I love hearing what this tree awoke in you. And the life you gave it through this piece. Your writing also made me think of all the living trees we pass by without gratitude. My neighborhood has many big old trees, but I don't see as many teenage trees growing up behind them. And yet, I know that it's the trees that hold the energy for this neighborhood... they make it what it is!

Jeffrey Keefer, PhD's avatar

This is the essence of how life is networked, and without generations together, we run the risk of losing something in the process. This is similar to in human societies when young people do not have access to older folks who hold so much rich knowledge and experience.

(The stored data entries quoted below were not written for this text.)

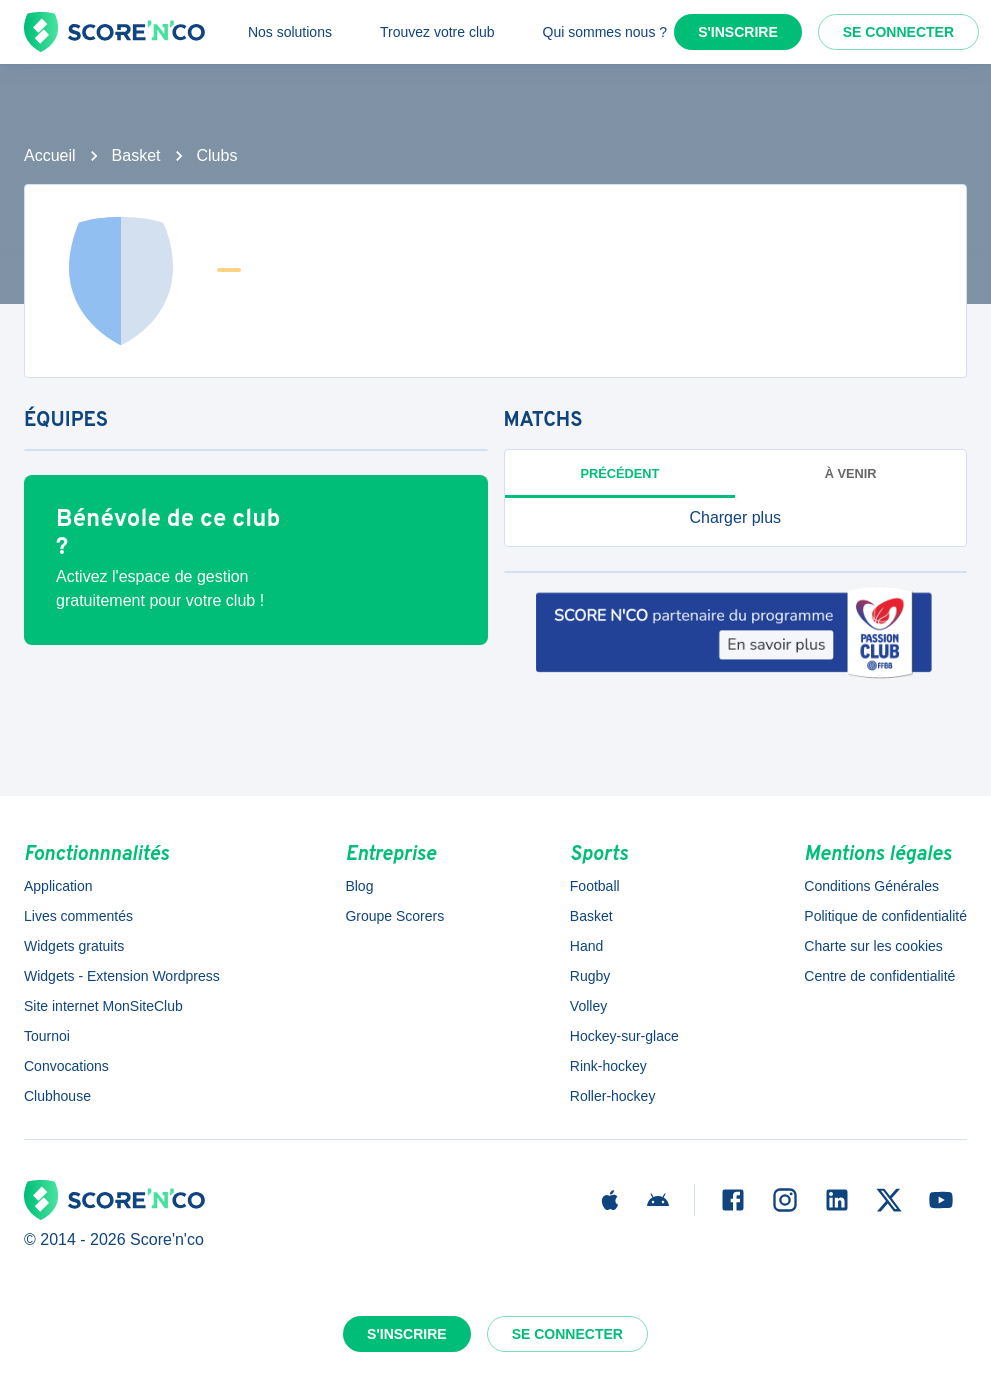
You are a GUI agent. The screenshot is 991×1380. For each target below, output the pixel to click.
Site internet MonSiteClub (103, 1006)
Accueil (50, 155)
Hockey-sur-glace (624, 1036)
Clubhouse (57, 1096)
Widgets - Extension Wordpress (122, 976)
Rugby (590, 976)
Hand (586, 946)
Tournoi (47, 1036)
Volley (588, 1006)
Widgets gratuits (74, 946)
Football (595, 886)
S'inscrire (738, 32)
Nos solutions (290, 32)
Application (58, 886)
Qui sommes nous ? (605, 32)
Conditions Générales (871, 886)
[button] (736, 518)
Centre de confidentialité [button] (879, 976)
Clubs (217, 155)
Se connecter (898, 32)
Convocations (66, 1066)
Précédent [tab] (619, 473)
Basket (136, 155)
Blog (359, 886)
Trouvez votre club (437, 32)
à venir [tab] (851, 473)
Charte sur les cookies (873, 946)
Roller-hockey (613, 1096)
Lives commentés (78, 916)
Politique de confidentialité (885, 916)
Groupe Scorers (394, 916)
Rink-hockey (608, 1066)
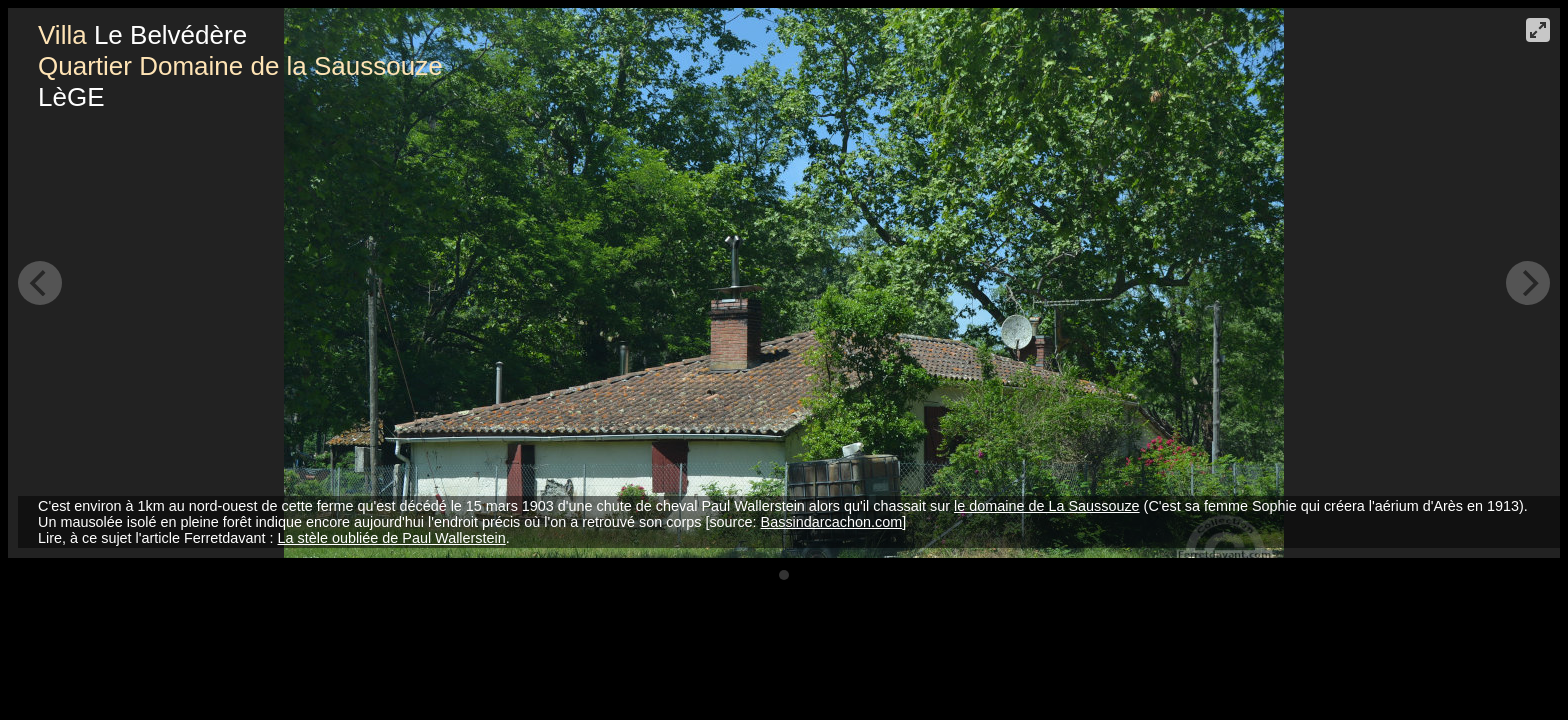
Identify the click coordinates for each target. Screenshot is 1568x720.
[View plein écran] (1538, 30)
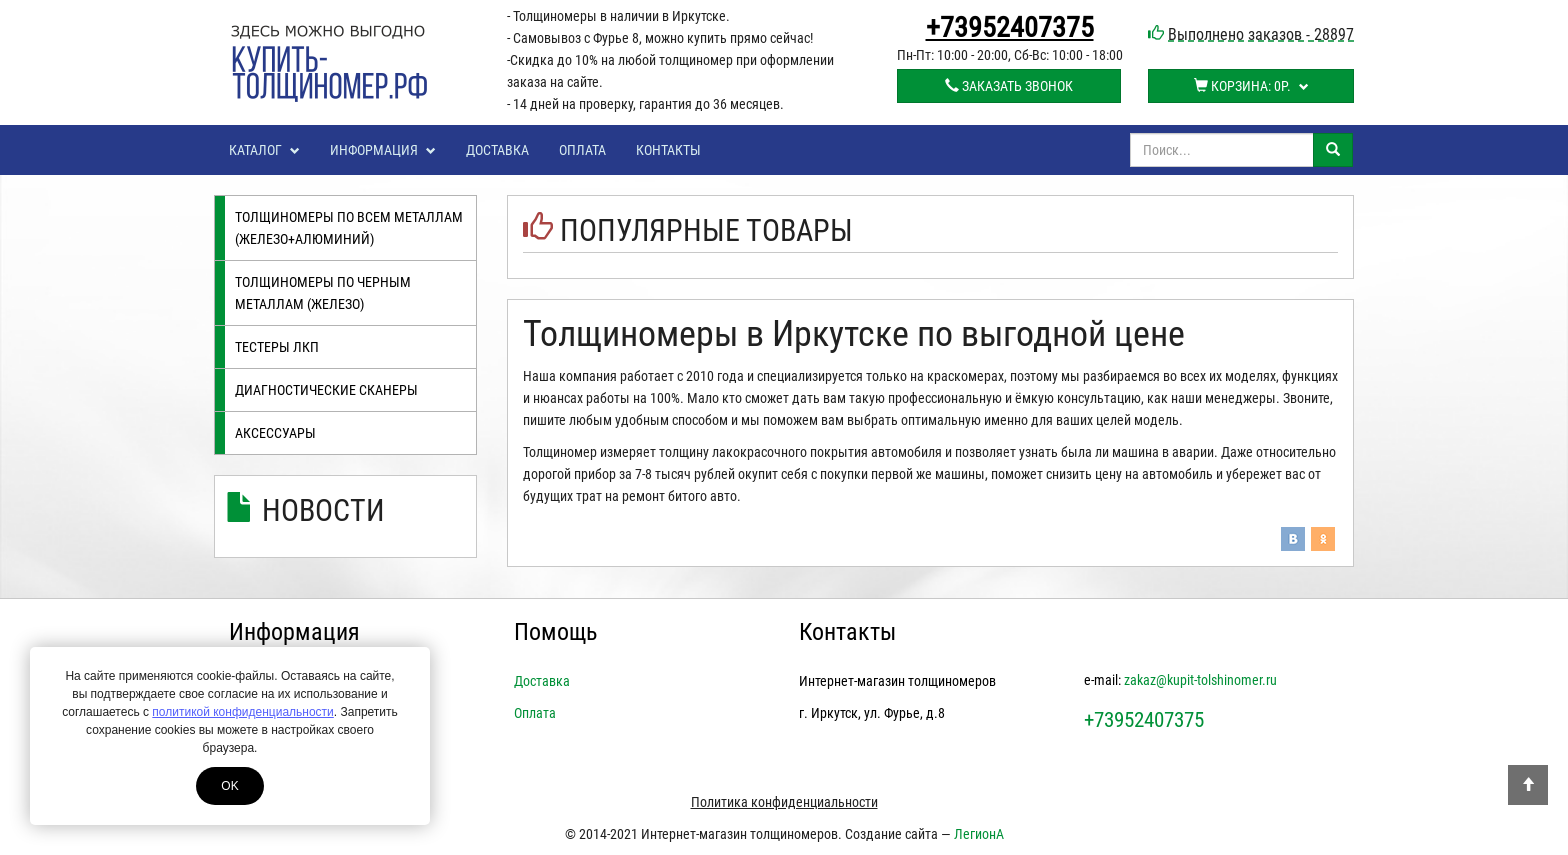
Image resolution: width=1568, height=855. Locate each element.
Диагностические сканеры (326, 390)
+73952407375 (1010, 28)
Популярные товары (706, 230)
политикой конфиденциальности (242, 712)
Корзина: (1251, 86)
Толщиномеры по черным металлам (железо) (323, 293)
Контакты (668, 150)
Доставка (497, 150)
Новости (323, 510)
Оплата (582, 150)
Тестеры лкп (277, 347)
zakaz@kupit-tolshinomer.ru (1200, 680)
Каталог (264, 150)
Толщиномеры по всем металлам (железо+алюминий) (349, 228)
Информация (383, 150)
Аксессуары (275, 433)
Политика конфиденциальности (784, 802)
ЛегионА (979, 834)
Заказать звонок (1009, 86)
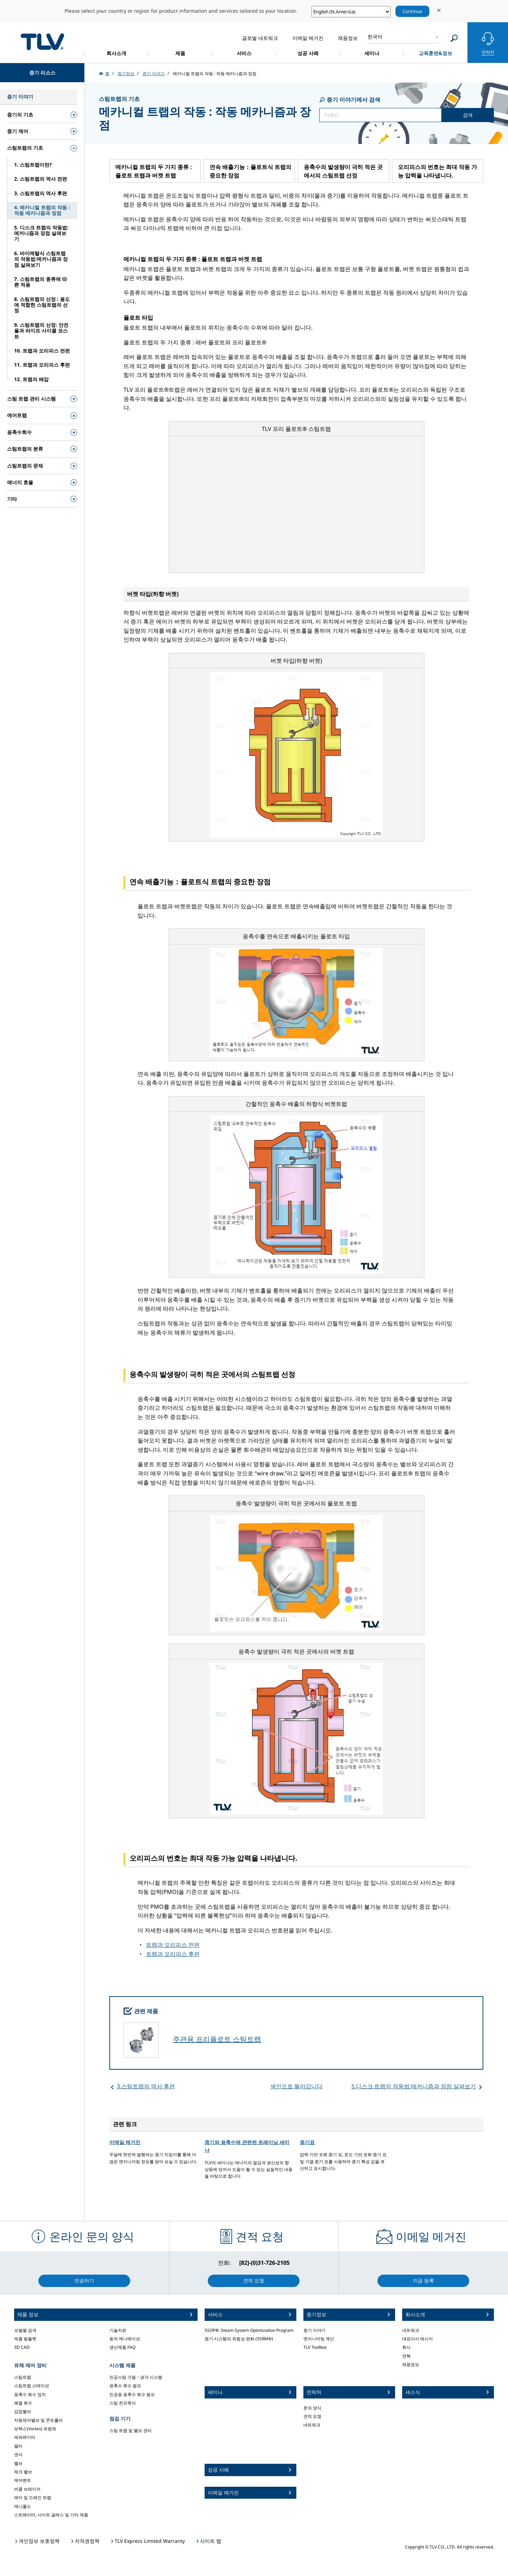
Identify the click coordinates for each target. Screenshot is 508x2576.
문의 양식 (312, 2408)
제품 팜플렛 (25, 2339)
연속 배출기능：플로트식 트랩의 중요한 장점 (250, 171)
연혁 (406, 2356)
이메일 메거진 (124, 2142)
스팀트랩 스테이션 (31, 2386)
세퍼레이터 (24, 2437)
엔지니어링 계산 (318, 2339)
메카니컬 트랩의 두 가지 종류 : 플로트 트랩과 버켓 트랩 (153, 171)
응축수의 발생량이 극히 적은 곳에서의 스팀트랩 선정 (343, 171)
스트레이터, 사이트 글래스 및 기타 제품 (51, 2515)
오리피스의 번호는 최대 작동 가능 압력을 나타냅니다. (437, 171)
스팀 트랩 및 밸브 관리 (130, 2430)
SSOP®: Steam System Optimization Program (249, 2330)
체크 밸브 (23, 2472)
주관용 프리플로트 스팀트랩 (217, 2039)
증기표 (307, 2142)
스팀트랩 (22, 2377)
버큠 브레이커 (27, 2489)
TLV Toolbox (315, 2347)
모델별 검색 (25, 2330)
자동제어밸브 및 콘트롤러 (38, 2420)
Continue (412, 11)
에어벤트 (22, 2480)
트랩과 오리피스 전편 (173, 1945)
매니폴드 (22, 2506)
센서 (18, 2454)
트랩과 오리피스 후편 (173, 1954)
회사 (406, 2347)
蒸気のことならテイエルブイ (42, 41)
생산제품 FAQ (122, 2347)
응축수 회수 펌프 (125, 2386)
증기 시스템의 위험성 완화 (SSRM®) (239, 2339)
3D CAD (22, 2347)
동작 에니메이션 (124, 2339)
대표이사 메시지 (417, 2339)
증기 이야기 (314, 2330)
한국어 (375, 36)
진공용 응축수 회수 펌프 (132, 2394)
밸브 (18, 2463)
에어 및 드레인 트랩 (32, 2497)
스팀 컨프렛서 (122, 2403)
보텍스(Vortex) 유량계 (35, 2429)
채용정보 (410, 2364)
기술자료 (117, 2330)
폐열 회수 (23, 2403)
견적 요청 (312, 2416)
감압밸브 (22, 2411)
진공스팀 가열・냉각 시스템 (135, 2377)
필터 (18, 2446)
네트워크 (311, 2425)
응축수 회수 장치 (30, 2394)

With trees, it often means the newer ones will have a harder time of it without the rich infrastructure and relationships of kin to support them.

The AI Architect's avatar

The shift from seeing the tree as debris to recognizing it as witness to severed reciprocity is powerful. Most ecospirituality writing stops at gratitude practice, but naming the absence of return gets at somthing deeper. That juxtaposition with luxury apartments isn't accidental - wealth does buy distance from consequence. I've noticed this in my own life when convenience choices accumulate into a pattern of taking wthout acknowledgment. Simple but uncomfortable truth.

Jeffrey Keefer, PhD's avatar

Thank you for this deep processing of my post and how this fits into larger narratives. I am grateful for your sharing this, as it helps me further process my own path and hopefully contribute it forward.

Holli Emore's avatar

Good reflection. Some additional thoughts - we used to go way out in the country to a Christmas tree farm where you rode a haywagon out into the fields, pointed where you wanted to get out, and then wandered around to pick your tree. There was a sign posted in the cute little shop that sold wreaths and hot chocolate explaining that these trees were a valuable part of our agriculture in this state, that they managed their land so that there was a continuous cycle of baby, young and maturing trees and cycled through what was open for cutting each year. Then a friend recently put out a call for people to bring their discarded trees to her small farm for her goats to eat. Oh and the city holds a big week-long grinding on an empty lot and will scoop up loads of mulch to drop into your pickup to take home (which we've also done). Lastly, the few years we did buy a live tree from that farm, we put it out in the small woods behind our property where we knew local wildlife would nest, hide, and otherwise find refuge in it (which they have) as it slowly returned to the earth. But I agree with your essay that most people are probably not that mindful about their trees.

Jeffrey Keefer, PhD's avatar

You have approached this with an EcoSpiritual lens, and thank you for sharing these experiences. Perhaps they may invite ideas to others who read this later!